Adventures in Bollywood
It is not easy being famous. This could be the watch-phrase for the writer, or his main hero. Nico Raposo grew up as the son of well-known Portuguese-American musician Joseph Guilherme (Joe) Raposo and followed the family path - of a "long line of storytellers, musicians and entertainers" - to become a writer of all things entertaining. He has written 15 screenplays for feature films, three books, seven plays and more television plays than he remembers, along the way collecting two Emmy nominations and more awards and acclaim than can be easily counted. And his family has helped him find a new direction, with signposts pointing to the land he has called "the most exciting place on earth", India. An Indian sister-in-law and an extended family in this country have given him a taste for India, Mumbai and Bollywood and he travels to the sub-continent often and learns more about B-town showbiz with every trip.
That awareness and knowledge shows in his just-released books, Shoot the Peacock and Shoot the Crow, both Bollywood Knights adventures, the first two of a series, he promises. Aimed at young adults, they are an easy read, juvenile but genreappropriate and absorbing. There are glimpses of the Bollywood that any reader of the gossip press will recognise instantly, from the on-set chaos to the paparazzi stampedes at the very hint of a celebrity's arrival, at a movie premiere or a hospital. And the names are also Bollywoodian, perhaps paying tribute to the cine-world the author is fascinated by.

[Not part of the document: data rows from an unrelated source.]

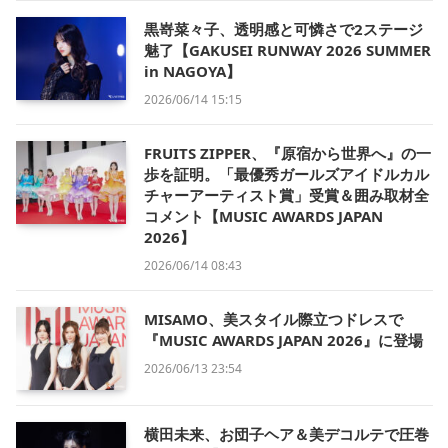
黒嵜菜々子、透明感と可憐さで2ステージ
魅了【GAKUSEI RUNWAY 2026 SUMMER
in NAGOYA】
2026/06/14 15:15
FRUITS ZIPPER、『原宿から世界へ』の一
歩を証明。「最優秀ガールズアイドルカル
チャーアーティスト賞」受賞＆囲み取材全
コメント【MUSIC AWARDS JAPAN
2026】
2026/06/14 08:43
MISAMO、美スタイル際立つドレスで
『MUSIC AWARDS JAPAN 2026』に登場
2026/06/13 23:54
横田未来、お団子ヘア＆美デコルテで圧巻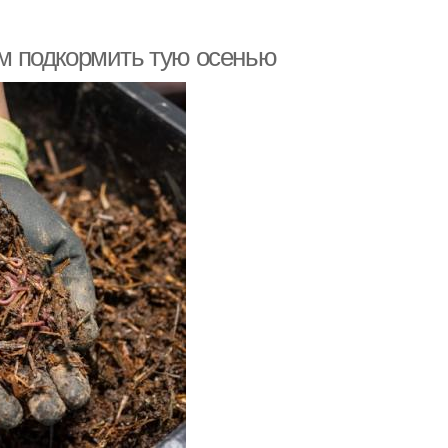
Чем подкормить тую осенью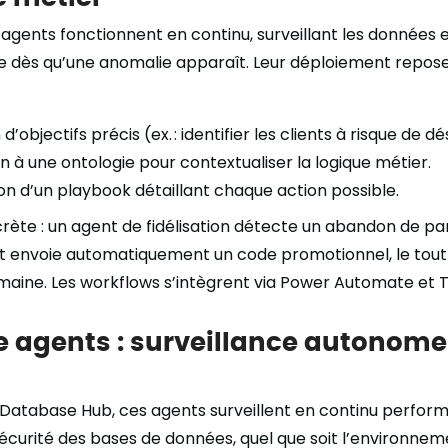
 agents fonctionnent en continu, surveillant les données 
dès qu’une anomalie apparaît. Leur déploiement repose su
n d’objectifs précis (ex. : identifier les clients à risque d
n à une ontologie pour contextualiser la logique métier.
on d’un playbook détaillant chaque action possible.
crète : un agent de fidélisation détecte un abandon de pani
 et envoie automatiquement un code promotionnel, le tou
maine. Les workflows s’intègrent via Power Automate et 
 agents : surveillance autonome
le Database Hub, ces agents surveillent en continu perfor
écurité des bases de données, quel que soit l’environnem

The main hero, young Raj Kapoor, son of superstar and filmmaker Amit Kapoor, and his friends Nagi and his sister Madhuri, children of super-successful starlet Navi (Navneetha Swamy), are thrown willy-nilly into a thrilling mystery that spins them through attempted murder, death, kidnapping, dark villainy, fire and suspense. Add to that a group of baddies with no faces, only chillingly scary voices, near-death experiences and a toughlady security agent, all with a filmi tadka to make it spicier and both books are fun, readable, even credible.
In Shoot the Peacock, Raj, Nagi and Madhuri, ably assisted by the driver Adib, Raj's father's right-hand-man Mitul and a cast of assorted others sort things out after gorgeous starlet Preety Shabbir is almost killed doing a stunt during a shoot. In Shoot the Crow, the same gang of good guys has to find superstar Ameeta, who has taken off from her luxury apartment to find her younger sister in the seamy underbelly of Mumbai. Can the Bollywood Knights solve the mystery and keep themselves alive, if not unscathed? It's worth finding out!